THE VFA PIONEER HISTORIES PROJECT
“It’s Not What You Think – It’s How You Think.“
Interviewed by Mary Jean Collins, VFA Board, November 2018
MJC: This is an interview for the VFA Pioneer Histories Project. And let’s start by having you tell us your name.
CCM: Clare Wootten Crawford-Mason.
MJC: And when and where were you born?
CCM: I was born in Durham North Carolina in 1936.
MJC: I think you got to D.C. pretty soon after that.
CCM: Yes, my family brought me when I was an infant and we moved to suburban Maryland and that was where I was raised.
MJC: So tell us a little bit about your family background including whatever ethnic or other items are of interest would be to our audience.
A Family to Be Proud of
CCM: I’ll start with my mother. Her maiden name was Erly and she was born on Capitol Hill way back when it was known as Swampoodle. We used to say full of drunken Irish – before it became Capitol Hill as it is today. And her father was born there also. He was a newspaperman and wrote for the Washington Evening Star. He actually was the first person to cover high school sports for the Star. And it’s very interesting in light of the fact that my brother is the great basketball coach Morgan Wootten who they’ve done movies about. That was my mother’s side of the family – they were Irish who had come here back before the Civil War – right at the time of the civil war. And then my father’s family – they date their heritage back to Jonathan Edwards in New England and the first settlers of the United States. And then they also were the royal governors of North Carolina.

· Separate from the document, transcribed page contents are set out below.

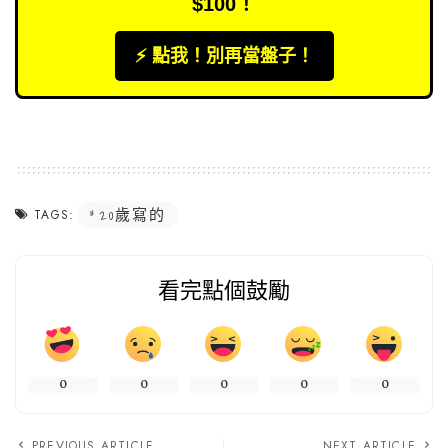
$100！
⚡️ 點我！別再當盤子！
20歲寫的
TAGS:
看完點個鼓勵
0
0
0
0
0
PREVIOUS ARTICLE
NEXT ARTICLE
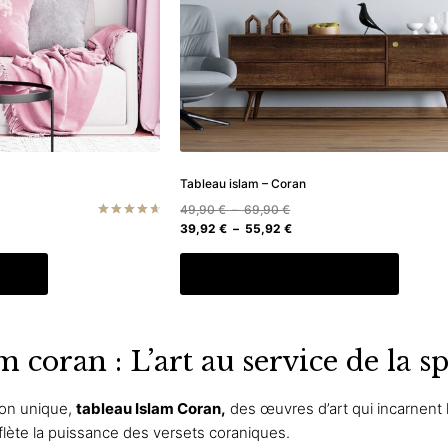
sur
sur
la
la
page
page
du
du
produit
produit
Tableau islam – Coran
Plage
49,90
€
–
69,90
€
de
Plage
39,92
€
–
55,92
€
Note
4.75
prix :
de
sur 5
Ce
Ce
49,90 €
prix :
s
Choix des options
à
39,92 €
produit
produit
69,90 €
à
a
a
55,92 €
plusieurs
plusieu
 coran : L’art au service de la sp
variations.
variati
Les
Les
options
option
ion unique,
tableau Islam Coran,
des œuvres d’art qui incarnent l
peuvent
peuve
eflète la puissance des versets coraniques.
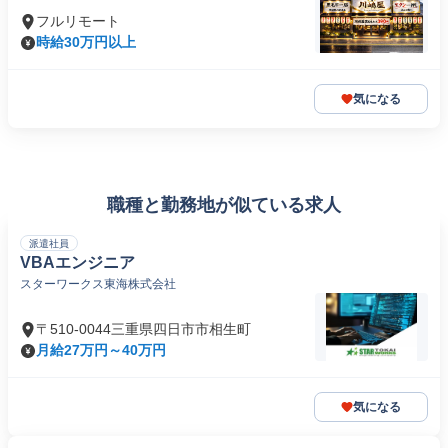
フルリモート
時給30万円以上
気になる
職種と勤務地が似ている求人
派遣社員
VBAエンジニア
スターワークス東海株式会社
〒510-0044三重県四日市市相生町
月給27万円～40万円
気になる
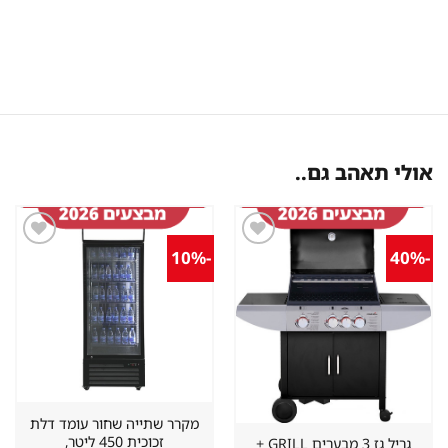
אולי תאהב גם..
-10%
-40%
שמור
שמור
מוצר
מוצר
במועדפים
במועדפים
מקרר שתייה שחור עומד דלת
זכוכית 450 ליטר,
גריל גז 3 מבערים GRILL +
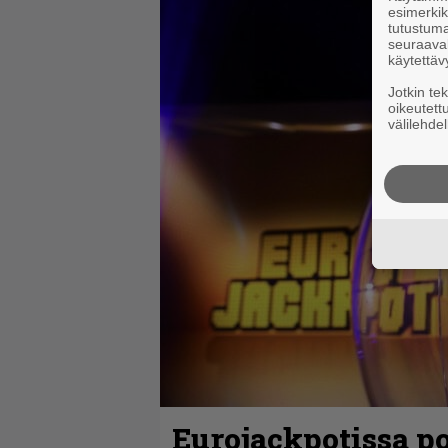
esimerkiks
tutustuma
seuraaval
käytettäv
Jotkin te
oikeutett
välilehdel
Eurojackpotissa po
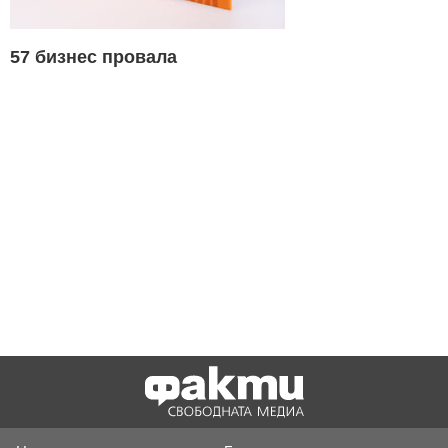
57 бизнес провала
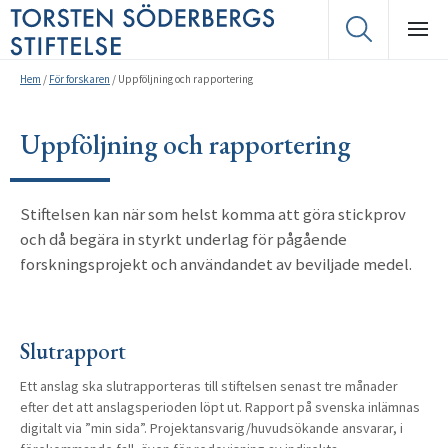
Hem
/
För forskaren
/
Uppföljning och rapportering
Uppföljning och rapportering
Stiftelsen kan när som helst komma att göra stickprov
och då begära in styrkt underlag för pågående
forskningsprojekt och användandet av beviljade medel.
Slutrapport
Ett anslag ska slutrapporteras till stiftelsen senast tre månader
efter det att anslagsperioden löpt ut. Rapport på svenska inlämnas
digitalt via ”min sida”. Projektansvarig/huvud­sökande ansvarar, i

They Were Here Forever – Since the Beginning of the Country.
MJC: And your grandmother made quite a mark as I understand.
CCM: Yes my grandmother is one of the very first women in Who’s Who. Her name was Bayard Wootten and she lived in North Carolina and there are many books written about her. And the University of North Carolina has many of her photographs. She became a self-taught photographer and became very skilled at African-American and she did Caucasian photography. She did everything and she’s gives a great history of the time from about 1910 on up to 1950-60. Her grandparents and parents were writers and some of them were very active in the women’s movement and a long history of educated women.
MJC: What was your interaction with her that you remember that might have inspired you on your path?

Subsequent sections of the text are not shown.